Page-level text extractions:
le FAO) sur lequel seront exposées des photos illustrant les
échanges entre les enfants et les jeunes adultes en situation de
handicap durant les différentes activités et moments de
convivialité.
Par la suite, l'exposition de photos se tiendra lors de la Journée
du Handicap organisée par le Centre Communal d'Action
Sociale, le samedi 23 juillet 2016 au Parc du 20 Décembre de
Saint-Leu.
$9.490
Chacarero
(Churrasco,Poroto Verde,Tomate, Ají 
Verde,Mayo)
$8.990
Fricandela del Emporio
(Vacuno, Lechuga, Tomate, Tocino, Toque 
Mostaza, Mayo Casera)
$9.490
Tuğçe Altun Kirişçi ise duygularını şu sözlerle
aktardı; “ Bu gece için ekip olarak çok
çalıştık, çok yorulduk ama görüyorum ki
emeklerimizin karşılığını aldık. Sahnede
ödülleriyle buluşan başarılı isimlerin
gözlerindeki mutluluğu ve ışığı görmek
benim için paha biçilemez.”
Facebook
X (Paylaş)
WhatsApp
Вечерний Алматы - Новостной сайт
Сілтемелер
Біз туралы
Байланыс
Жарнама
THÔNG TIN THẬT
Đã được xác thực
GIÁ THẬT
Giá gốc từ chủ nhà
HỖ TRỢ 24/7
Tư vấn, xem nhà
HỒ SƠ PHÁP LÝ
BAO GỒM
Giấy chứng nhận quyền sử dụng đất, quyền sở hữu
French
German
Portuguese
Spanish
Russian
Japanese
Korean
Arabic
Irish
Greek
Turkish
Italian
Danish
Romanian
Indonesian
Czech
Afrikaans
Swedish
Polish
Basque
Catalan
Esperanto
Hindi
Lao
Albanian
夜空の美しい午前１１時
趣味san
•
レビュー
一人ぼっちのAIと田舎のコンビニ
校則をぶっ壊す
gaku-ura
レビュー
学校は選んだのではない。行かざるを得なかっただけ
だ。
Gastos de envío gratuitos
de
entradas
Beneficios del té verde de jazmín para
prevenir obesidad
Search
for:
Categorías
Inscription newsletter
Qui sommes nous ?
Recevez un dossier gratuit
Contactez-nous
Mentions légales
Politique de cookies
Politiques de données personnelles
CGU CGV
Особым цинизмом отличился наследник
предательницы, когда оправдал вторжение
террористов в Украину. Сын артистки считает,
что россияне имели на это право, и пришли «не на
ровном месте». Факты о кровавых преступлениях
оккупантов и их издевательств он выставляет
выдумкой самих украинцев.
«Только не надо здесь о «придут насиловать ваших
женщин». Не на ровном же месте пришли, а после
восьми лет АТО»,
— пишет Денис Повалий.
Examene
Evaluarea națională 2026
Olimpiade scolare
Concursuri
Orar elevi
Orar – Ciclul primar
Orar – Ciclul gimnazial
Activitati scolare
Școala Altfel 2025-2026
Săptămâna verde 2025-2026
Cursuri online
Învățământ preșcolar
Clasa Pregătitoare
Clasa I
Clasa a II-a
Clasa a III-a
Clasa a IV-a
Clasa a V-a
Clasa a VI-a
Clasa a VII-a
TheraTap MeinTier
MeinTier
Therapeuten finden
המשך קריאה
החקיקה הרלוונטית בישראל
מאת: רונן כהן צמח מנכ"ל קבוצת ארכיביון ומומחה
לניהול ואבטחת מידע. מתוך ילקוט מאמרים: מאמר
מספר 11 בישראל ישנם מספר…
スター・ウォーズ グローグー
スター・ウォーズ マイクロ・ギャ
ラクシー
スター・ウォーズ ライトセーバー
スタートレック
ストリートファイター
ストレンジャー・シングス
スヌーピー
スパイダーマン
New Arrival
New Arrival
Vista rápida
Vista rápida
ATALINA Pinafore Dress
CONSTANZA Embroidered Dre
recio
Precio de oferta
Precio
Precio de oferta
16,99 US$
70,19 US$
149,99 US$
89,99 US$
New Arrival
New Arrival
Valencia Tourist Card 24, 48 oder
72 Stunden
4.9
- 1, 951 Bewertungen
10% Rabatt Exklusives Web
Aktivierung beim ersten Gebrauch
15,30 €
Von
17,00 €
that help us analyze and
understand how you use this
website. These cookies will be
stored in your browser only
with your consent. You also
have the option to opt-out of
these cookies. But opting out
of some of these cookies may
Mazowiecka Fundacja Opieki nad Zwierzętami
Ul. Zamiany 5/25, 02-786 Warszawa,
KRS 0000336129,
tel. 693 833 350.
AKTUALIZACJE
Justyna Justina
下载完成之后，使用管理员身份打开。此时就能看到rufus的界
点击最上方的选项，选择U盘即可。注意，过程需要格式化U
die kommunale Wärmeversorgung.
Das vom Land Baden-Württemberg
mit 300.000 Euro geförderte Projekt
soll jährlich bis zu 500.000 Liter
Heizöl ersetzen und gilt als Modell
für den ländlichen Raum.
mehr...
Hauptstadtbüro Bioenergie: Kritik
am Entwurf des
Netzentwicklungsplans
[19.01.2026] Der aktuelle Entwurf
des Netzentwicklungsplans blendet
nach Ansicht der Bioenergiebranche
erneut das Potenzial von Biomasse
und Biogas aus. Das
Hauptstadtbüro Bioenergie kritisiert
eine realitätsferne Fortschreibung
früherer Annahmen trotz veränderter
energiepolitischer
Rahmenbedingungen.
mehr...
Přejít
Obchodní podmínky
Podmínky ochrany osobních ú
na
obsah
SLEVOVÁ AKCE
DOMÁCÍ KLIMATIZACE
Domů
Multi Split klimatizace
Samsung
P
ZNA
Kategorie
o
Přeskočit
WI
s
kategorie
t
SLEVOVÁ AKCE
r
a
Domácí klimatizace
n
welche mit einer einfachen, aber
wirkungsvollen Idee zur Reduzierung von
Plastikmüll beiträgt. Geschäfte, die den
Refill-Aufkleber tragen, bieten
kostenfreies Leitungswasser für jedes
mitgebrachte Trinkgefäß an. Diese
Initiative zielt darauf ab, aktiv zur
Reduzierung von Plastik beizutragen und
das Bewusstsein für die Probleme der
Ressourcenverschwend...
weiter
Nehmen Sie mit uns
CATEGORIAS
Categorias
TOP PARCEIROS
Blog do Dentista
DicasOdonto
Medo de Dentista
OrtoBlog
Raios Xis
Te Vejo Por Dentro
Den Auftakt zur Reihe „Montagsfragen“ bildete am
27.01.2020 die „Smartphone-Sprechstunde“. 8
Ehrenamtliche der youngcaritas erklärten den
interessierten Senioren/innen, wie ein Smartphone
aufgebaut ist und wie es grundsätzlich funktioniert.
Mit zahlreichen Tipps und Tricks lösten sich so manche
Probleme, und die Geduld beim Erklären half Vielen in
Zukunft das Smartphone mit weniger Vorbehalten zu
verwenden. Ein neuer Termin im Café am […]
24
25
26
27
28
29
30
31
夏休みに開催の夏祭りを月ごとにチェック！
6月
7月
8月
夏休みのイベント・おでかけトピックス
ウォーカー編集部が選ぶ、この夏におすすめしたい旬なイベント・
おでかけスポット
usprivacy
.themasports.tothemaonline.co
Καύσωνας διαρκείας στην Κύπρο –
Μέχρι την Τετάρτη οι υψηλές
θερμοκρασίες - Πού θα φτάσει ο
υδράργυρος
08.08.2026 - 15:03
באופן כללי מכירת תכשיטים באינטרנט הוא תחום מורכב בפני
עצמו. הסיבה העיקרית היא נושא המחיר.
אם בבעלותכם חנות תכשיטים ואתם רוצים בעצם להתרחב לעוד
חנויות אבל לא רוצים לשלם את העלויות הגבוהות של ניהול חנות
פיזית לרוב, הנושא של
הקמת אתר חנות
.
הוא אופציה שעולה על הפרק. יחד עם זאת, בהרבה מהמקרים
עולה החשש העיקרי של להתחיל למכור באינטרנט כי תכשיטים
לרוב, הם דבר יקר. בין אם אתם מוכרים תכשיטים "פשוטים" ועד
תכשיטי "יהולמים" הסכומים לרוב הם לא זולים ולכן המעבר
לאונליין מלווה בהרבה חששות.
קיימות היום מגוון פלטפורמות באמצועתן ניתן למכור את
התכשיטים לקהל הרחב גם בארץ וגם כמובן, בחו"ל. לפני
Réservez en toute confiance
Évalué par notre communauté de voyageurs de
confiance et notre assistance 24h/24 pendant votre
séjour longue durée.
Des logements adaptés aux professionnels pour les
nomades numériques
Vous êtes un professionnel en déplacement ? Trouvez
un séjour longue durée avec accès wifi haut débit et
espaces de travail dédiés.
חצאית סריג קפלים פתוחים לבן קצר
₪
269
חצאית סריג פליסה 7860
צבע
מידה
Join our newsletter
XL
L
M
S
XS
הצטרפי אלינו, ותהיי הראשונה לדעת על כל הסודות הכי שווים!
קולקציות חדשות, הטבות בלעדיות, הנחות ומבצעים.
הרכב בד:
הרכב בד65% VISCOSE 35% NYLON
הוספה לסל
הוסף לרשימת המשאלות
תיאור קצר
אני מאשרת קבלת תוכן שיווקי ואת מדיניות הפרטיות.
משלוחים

## Work to be completed
Please give back the records exactly as written, beginning at the first line and including the line that holds "Особым цинизмом отличился наследник" as the last.

## Exercise answer
le FAO) sur lequel seront exposées des photos illustrant les
échanges entre les enfants et les jeunes adultes en situation de
handicap durant les différentes activités et moments de
convivialité.
Par la suite, l'exposition de photos se tiendra lors de la Journée
du Handicap organisée par le Centre Communal d'Action
Sociale, le samedi 23 juillet 2016 au Parc du 20 Décembre de
Saint-Leu.
$9.490
Chacarero
(Churrasco,Poroto Verde,Tomate, Ají 
Verde,Mayo)
$8.990
Fricandela del Emporio
(Vacuno, Lechuga, Tomate, Tocino, Toque 
Mostaza, Mayo Casera)
$9.490
Tuğçe Altun Kirişçi ise duygularını şu sözlerle
aktardı; “ Bu gece için ekip olarak çok
çalıştık, çok yorulduk ama görüyorum ki
emeklerimizin karşılığını aldık. Sahnede
ödülleriyle buluşan başarılı isimlerin
gözlerindeki mutluluğu ve ışığı görmek
benim için paha biçilemez.”
Facebook
X (Paylaş)
WhatsApp
Вечерний Алматы - Новостной сайт
Сілтемелер
Біз туралы
Байланыс
Жарнама
THÔNG TIN THẬT
Đã được xác thực
GIÁ THẬT
Giá gốc từ chủ nhà
HỖ TRỢ 24/7
Tư vấn, xem nhà
HỒ SƠ PHÁP LÝ
BAO GỒM
Giấy chứng nhận quyền sử dụng đất, quyền sở hữu
French
German
Portuguese
Spanish
Russian
Japanese
Korean
Arabic
Irish
Greek
Turkish
Italian
Danish
Romanian
Indonesian
Czech
Afrikaans
Swedish
Polish
Basque
Catalan
Esperanto
Hindi
Lao
Albanian
夜空の美しい午前１１時
趣味san
•
レビュー
一人ぼっちのAIと田舎のコンビニ
校則をぶっ壊す
gaku-ura
レビュー
学校は選んだのではない。行かざるを得なかっただけ
だ。
Gastos de envío gratuitos
de
entradas
Beneficios del té verde de jazmín para
prevenir obesidad
Search
for:
Categorías
Inscription newsletter
Qui sommes nous ?
Recevez un dossier gratuit
Contactez-nous
Mentions légales
Politique de cookies
Politiques de données personnelles
CGU CGV
Особым цинизмом отличился наследник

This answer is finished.